Show HN: Fine-tuned Llama 3.2 3B to match 70B models for local transcripts

I wrote a small local tool to transcribe audio notes (Whisper/Parakeet). Code: https://github.com/bilawalriaz/lazy-notes

I wanted to process raw transcripts locally without OpenRouter. Llama 3.2 3B with a prompt was decent but incomplete, so I tried SFT. I fine-tuned Llama 3.2 3B to clean/analyze dictation and emit structured JSON (title, tags, entities, dates, actions).

Data: 13 real memos → Kimi K2 gold JSON → ~40k synthetic + gold; keys canonicalized. Chutes.ai (5k req/day).

Training: RTX 4090 24GB, ~4h, LoRA (r=128, α=128, dropout=0.05), max seq 2048, bs=16, lr=5e-5, cosine, Unsloth. On 2070 Super 8GB it was ~8h.

Inference: merged to GGUF, Q4_K_M (llama.cpp), runs in LM Studio.

Evals (100-sample, scored by GLM 4.5 FP8): overall 5.35 (base 3B) → 8.55 (fine-tuned); completeness 4.12 → 7.62; factual 5.24 → 8.57.

Head-to-head (10 samples): ~8.40 vs Hermes-70B 8.18, Mistral-Small-24B 7.90, Gemma-3-12B 7.76, Qwen3-14B 7.62. Teacher Kimi K2 ~8.82.

Why: task specialization + JSON canonicalization reduces variance; the model learns the exact structure/fields.

Lessons: train on completions only; synthetic is fine for narrow tasks; Llama is straightforward to train. Dataset pipeline + training script + evals: https://github.com/bilawalriaz/local-notes-transcribe-llm

bilawal.net

・

29 points

・

phantompeace

・

3 days ago

9 comments

syntaxing ・ 3 days ago

This is amazing, I’ve been having the problem with live STT (mainly for voice assistants). I’m curious if your model + whisper tiny would outperform Whisper small or even medium. I’ve been having issues where even Fast Whisper small takes too long.

Also bummed how Qwen3-1.7B purely nonthinking hasn’t been released. Otherwise, I’m curious on “how low can you go”

phantompeace ・ 3 days ago

What hardware are you running? Parakeet runs on nvidia and Mac and it’s way faster than Whisper. And I’ve had issues with training Qwen3 (and even Qwen2.5 but I think I was masking stop tokens wrong). I’ve had success with Gemma 3 though, and they have some really small models (270m and 1b). Maybe 270m for just transcript cleaning? I wonder if the 1b model can handle the transcript analysis…
- syntaxing ・ 2 days ago
  
  I’m running on a Jetson Orin Nano. Do you know if there is a parakeet + Wyoming repo?
  
  phantompeace ・ 2 days ago
  ・ 2 more
  
  Unfortunately I have zero experience with the Jetson family, and Parakeet itself is a pain to get running IMO - I took the easy option and used the ONNX version
  
  jiehong ・ 2 days ago
  
  Try the inkvoice app for example. It can run parakeet with a simple click

ruben81ad ・ 3 days ago

Thanks for sharing. It is impressive to see how fine tuning makes such a huge difference. It is a matter of cost to decide whether you use a large llm or fine tune a small one.
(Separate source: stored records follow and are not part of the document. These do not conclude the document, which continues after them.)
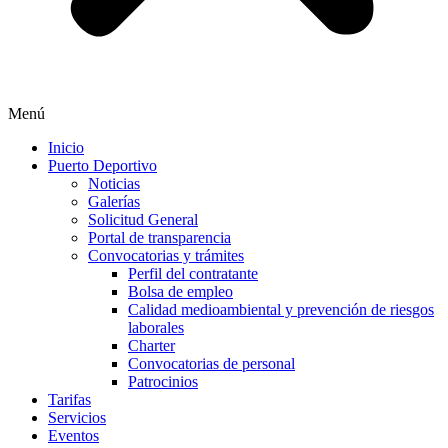
Menú
Inicio
Puerto Deportivo
Noticias
Galerías
Solicitud General
Portal de transparencia
Convocatorias y trámites
Perfil del contratante
Bolsa de empleo
Calidad medioambiental y prevención de riesgos
laborales
Charter
Convocatorias de personal
Patrocinios
Tarifas
Servicios
Eventos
As a noob in fine tuning, question: how did you decided the values of the hyper parameters ?

phantompeace ・ 3 days ago

Thank you for reading!
Cost is a big factor - i really want to make models that can run on average CPU only machines so most of the world can benefit, rather than needing expensive GPUs or an internet connection + subscriptions. Another big factor is privacy (you don't need to trust a 3rd party with your inputs).
As for the hyperparameters, pure bruteforce trial and error. It feels more like a dark art than a science. You roll the dice and then start tweaking things until the loss looks like it's dropping nicely and consistently, and the checkpoints are starting to output things resembling what we want. I sometimes do inference using checkpoints just to get a feel of if the model is learning (regardless of loss)

undefined ・ 3 days ago

[deleted]

stuaxo ・ 2 days ago

I can't trust Llama3, because I have no idea what they did to the model to make it "less woke".